“Kaybedilen en kıymetli eşyanın, servetin, her türlü dünya
saadetinin acısı zamanla unutuluyor. Yalnız kaçırılan fırsatlar asla akıldan
çıkmıyor ve her hatırlayışta insanın içini sızlatıyor. Bunun sebebi herhalde,
'Bu öyle olmayabilirdi!' düşüncesi." * diye anlatır Sabahattin Ali romanında
keşkelerini. Ne güzel de anlatmış pişmanlık hissini, yaşanamayacakları, kayıp
gidenleri. İşte dedim okurken tam Serkan Bolat çaresizliğinin eksik kalmış
tarifi gibi. Çünkü Serkan hayatının aşkından istemeyerek de olsa ayrılırken
nefesinden de kopuyor aslında. Her gittiği yerde, hatırladığı anı da yitip
giden fırsatlarını görüyor. Çünkü hayatının en büyük iyi kisini, en büyük
keşkesine kendi eliyle dönüştürüyor.
Pişmanlık hissi ne kadar da gri gibi. Ne azı var ne de çoğu. Ne
öfke gibi yakıp yıkar mesela, ne de merhamet gibi iyiliğiyle temizler seni. Tek
var olan pişmanlık bütün hatırlayışlarını zedeler. Çünkü miktarı yoktur. Aynı
elden yitip gidenler gibi. Serkan bu keşmekeşin içinde şu an. Kaç zamandır
içindeki kıskançlıkla gelen keşkelerini görüyoruz. Çünkü o da Eda ile nefes
almak, mutlu olmak isterken bunu elinden aldılar. Bu bölüm Eda hafızasını
kaybettiğinde ne kadar geçmişte kaldığını hep birlikte gördük. İşte bu yüzden
Eda’nın bu sırrı öğrenmesini istiyorum. İkisi de bu kadar üzüntüyü hak
etmiyorlar çünkü. Serkan’ın bu sırrı söylemeyeceği aşikâr olsa da ben Eda’nın
birkaç bölüm sonra sırrı öğreneceğini düşünüyorum. Bölümün bu şekilde bitmesi
güzel oldu, bize haftayı beklemek için bir sürü sebep verdi. Bakalım 17. bölümde
ne gibi yollar kat edecekler.
Biraz bölümün genelinden bahsedecek olursak açılışımızı Eda’nın
düşüşü ve de hafızasını kaybetmesiyle yaptık. Eda ve Serkan arasında kısa
geçilen birçok önemli sahne gibi burayı da göremedik. Eda nasıl düştü? Neden
gruptan ayrı oraya gitti? Ya da Serkan Eda’yı o halde bulduğunda neler söyledi?

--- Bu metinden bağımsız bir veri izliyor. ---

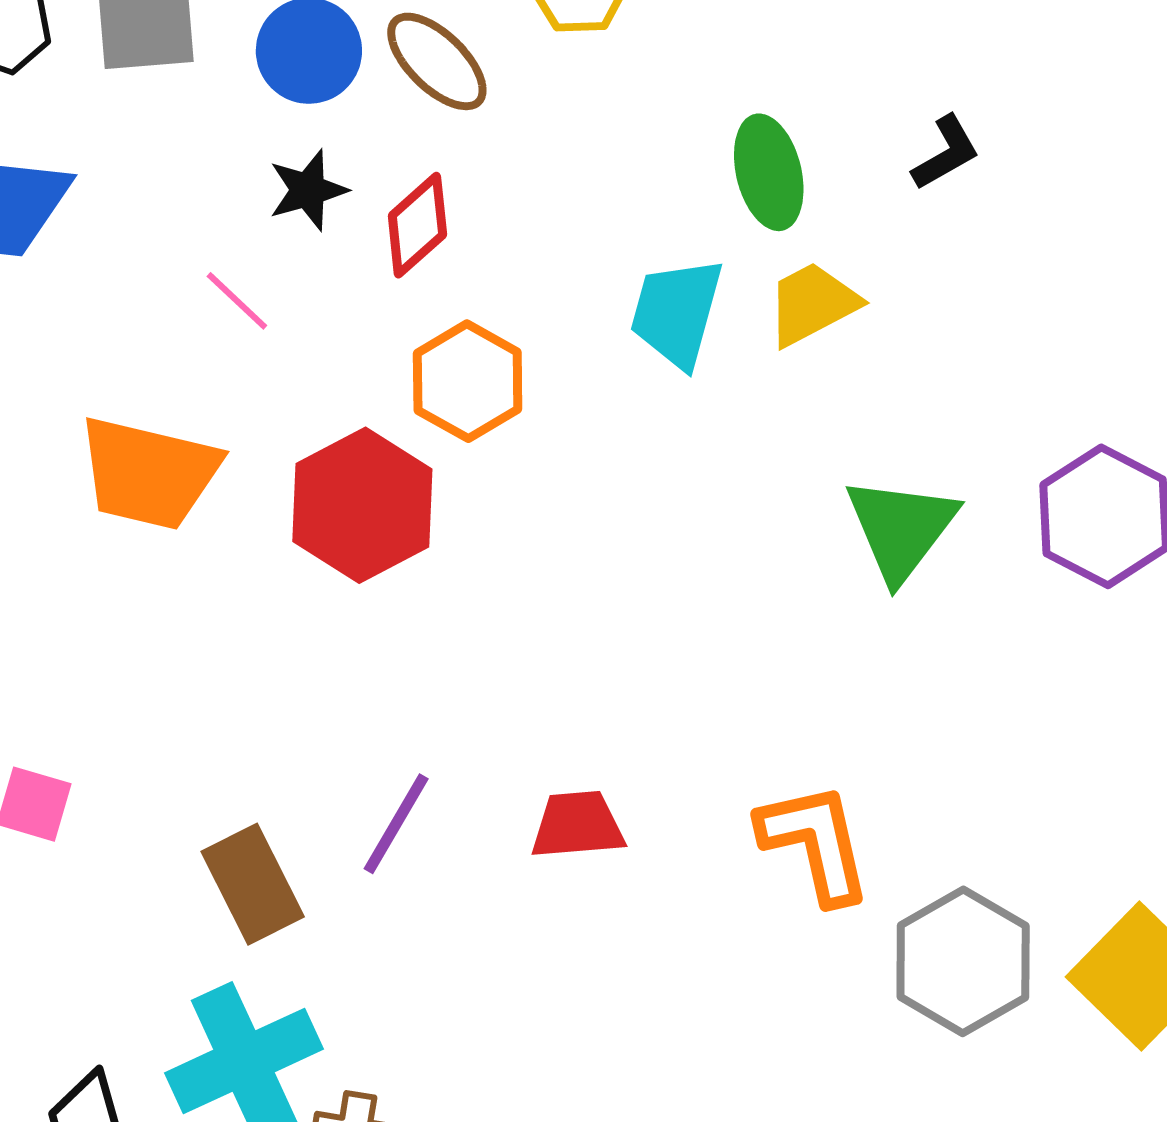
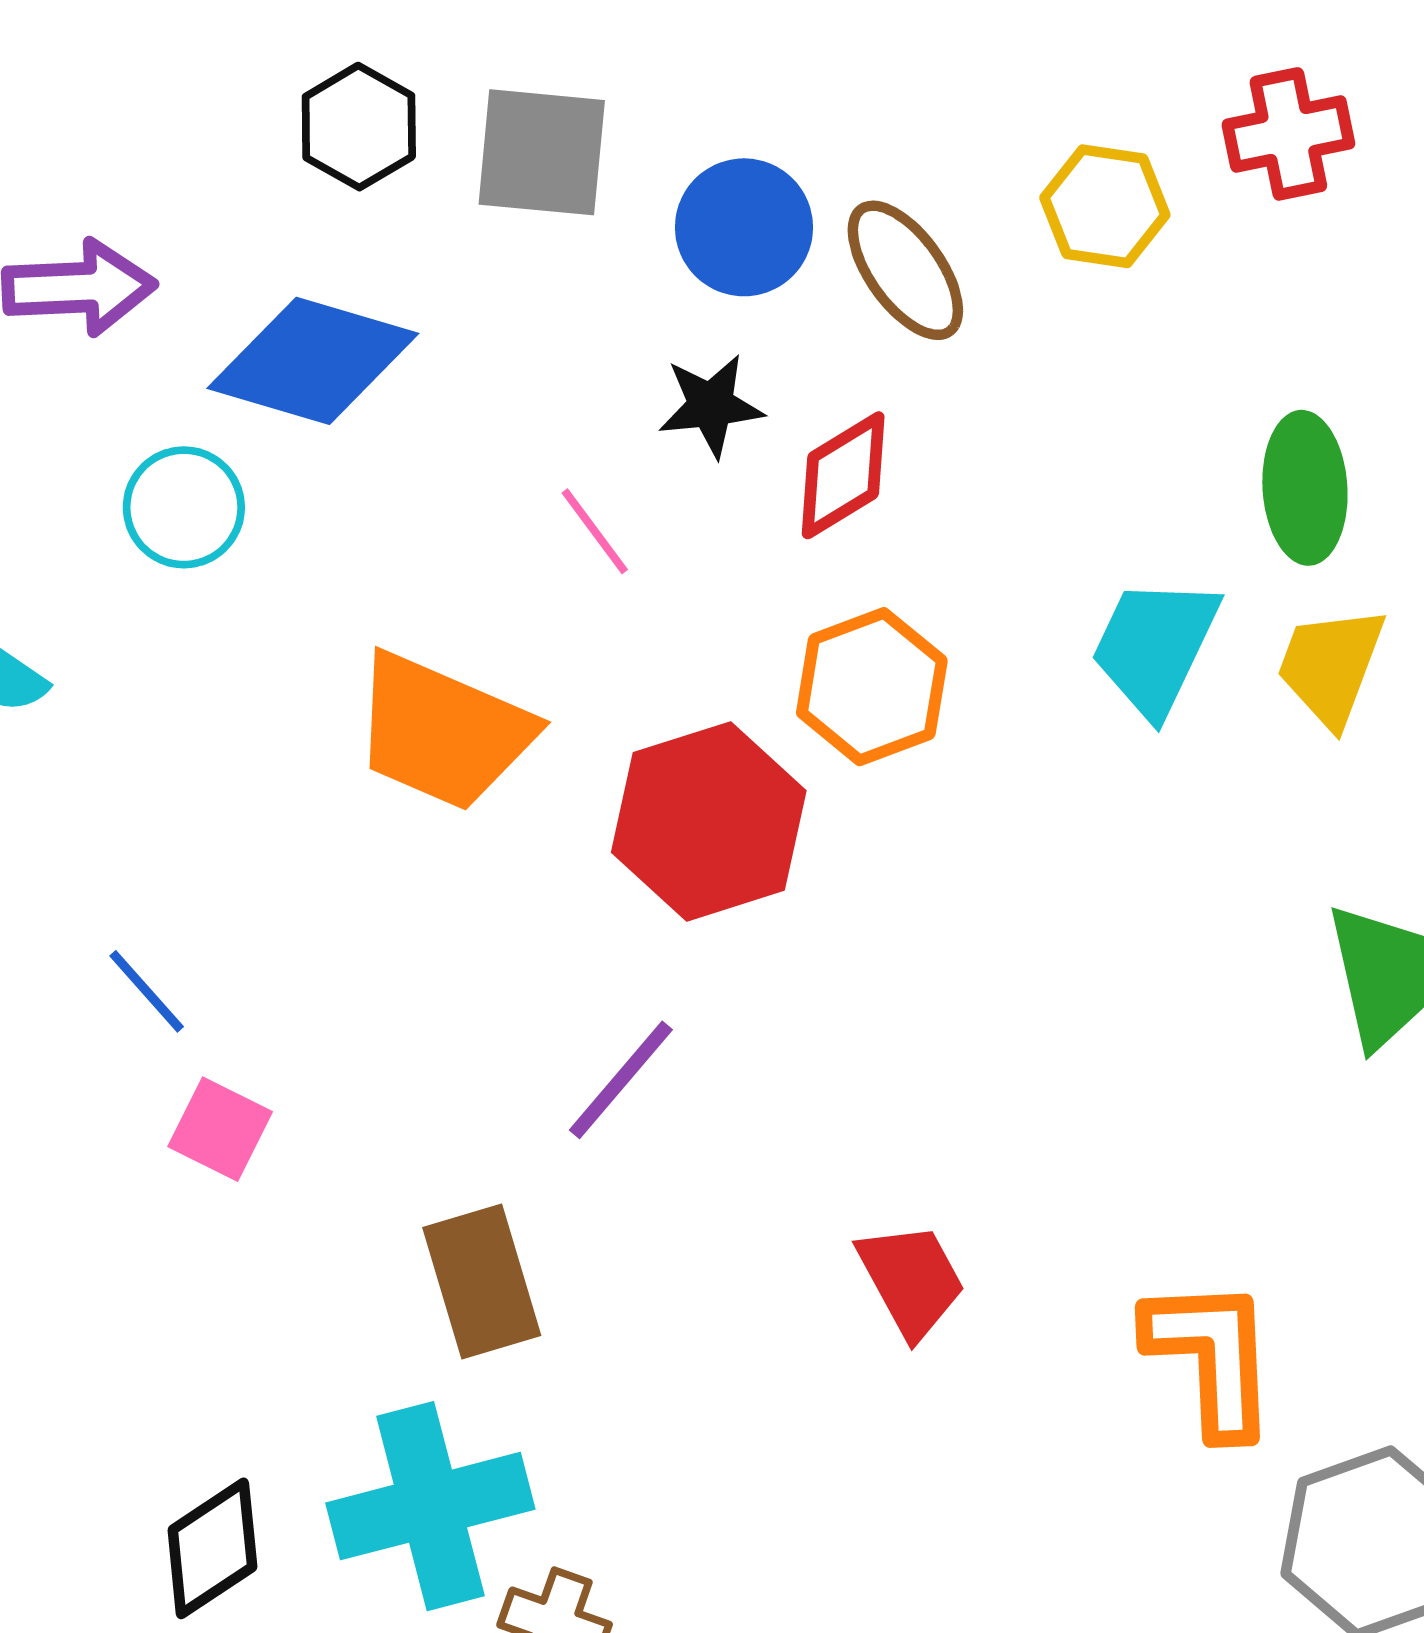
yellow trapezoid: (812, 304) -> (1331, 666), turned -52
purple line: (396, 824) -> (621, 1080), moved
red trapezoid: (577, 825) -> (911, 1280), turned 56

Keşke Eda’nın nasıl düştüğünü görseydik ya da Serkan’ın çaresizliğini biraz
daha yakından görebilseydik. Hafıza kaybının biraz daha uzun sürmesini bekledim
fakat bölümün başında Eda her şeyi hatırladı. Peki bu bize ne kattı derseniz?
Aynı gün içerisinde farklı kıyafetlerle iki kere yenmiş kahvaltı seyrettik. Bir
de Serkan bölüm başında birkaç kere güldü. :) Hal böyle olunca fragmanda verilen
görüntüler o yazlık evde yaşanmış gecenin sabahıymış. En azından uzunca bir
süre sonra ilk defa onları mutlu görme fırsatımız oldu.

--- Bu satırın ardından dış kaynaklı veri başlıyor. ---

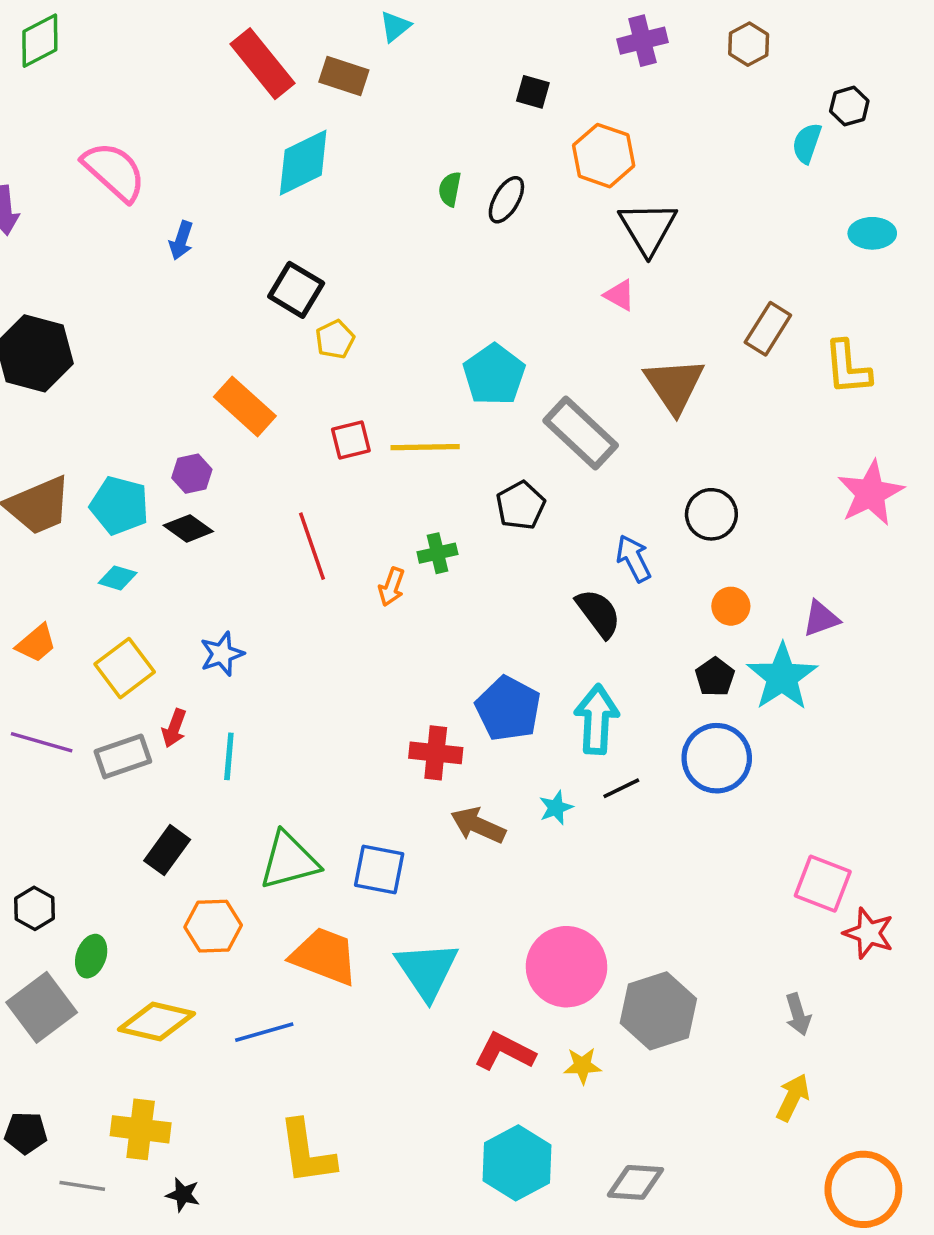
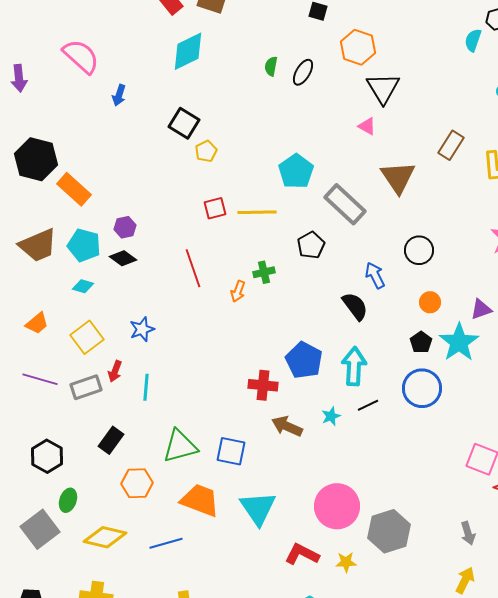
orange rectangle: (245, 406) -> (74, 189), moved
black hexagon: (35, 908) -> (47, 456), moved, size x1.4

Kaç bölümdür olduğu gibi bu bölümde yüzükler o parmaklardan
çıkamadı. Çünkü yüzüklerini çıkarmak için bir sürü farklı sebepleri olduklarını
söyleseler de onlardan geriye kalan belki tek şey o yüzüklerdi. Aralarında
kalmış tek bağ onlardı. Ondandır ki çıkmamış yüzükten asla umut kesilmezmiş.

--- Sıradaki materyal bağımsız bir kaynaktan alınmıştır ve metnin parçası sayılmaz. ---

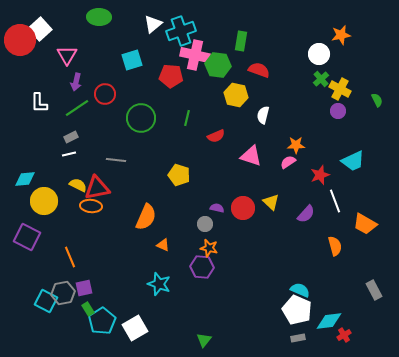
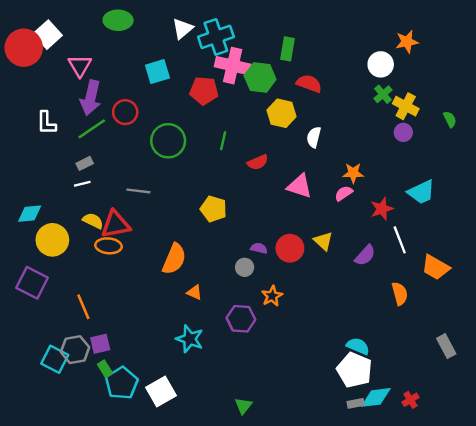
purple arrow: (76, 82) -> (91, 98), size x1.6
orange star: (209, 248) -> (272, 296), moved, turned 30
cyan diamond: (329, 321) -> (376, 397), moved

Bölüm içinde karakterlerin yaşadığı hisler ile ilgili bazı
notlar:
Eda: Üzgün, kırgın ama daha az öfkeliydi bu bölüm. Çünkü
Serkan’ın bir sebebi olduğunu biliyor ve bence o sebebi bulmak için de daha çok
azimli.
Serkan: Pişman ve üzgün. Yaşamayı eskisi gibi sanan ama Eda ile
nefes alabilen yeni Serkan’ı özleyen biri vardı bu bölüm.
Melo: Umarım bir an önce diziye geri döner çünkü karakterin
enerjisi olsun, hikayesi olsun diziye enerji katıyor.
Ceren: Bu bölüm hiç görmediğimiz kadar güçlü bir Ceren vardı
sahnede. Şirkette yaptığı sunum, Eda ile yaptığı konuşma gibi bunların hepsi onun
özgüveninin göstergesi. Bir de Ferit ile de yakıştılar sanki.
Fifi: O siyahların arasında Erdem için ilk defa bir umut
doğdu galiba. Olurlarsa garip ama bir o kadar da keyifli bir ikili olacakları
kesin.
Engin: Biraz saf ama hep iyi yürekli bir Engin vardı yine bu
bölüm. Pırıl’ın doğum gününü unutması dışında son zamanlarda hep Serkan’ın
yanında. İlk başlarda bize anlatılan Engin ve Serkan arkadaşlığını çok
göremediysek de şu an çoğu şeyini Engin ile paylaşan bir Serkan var.
Selin: Bence karakter olarak hikayesi çoktan tükendi. Eda ve
Serkan arasında daha fazla köstek olmaması dileğiyle...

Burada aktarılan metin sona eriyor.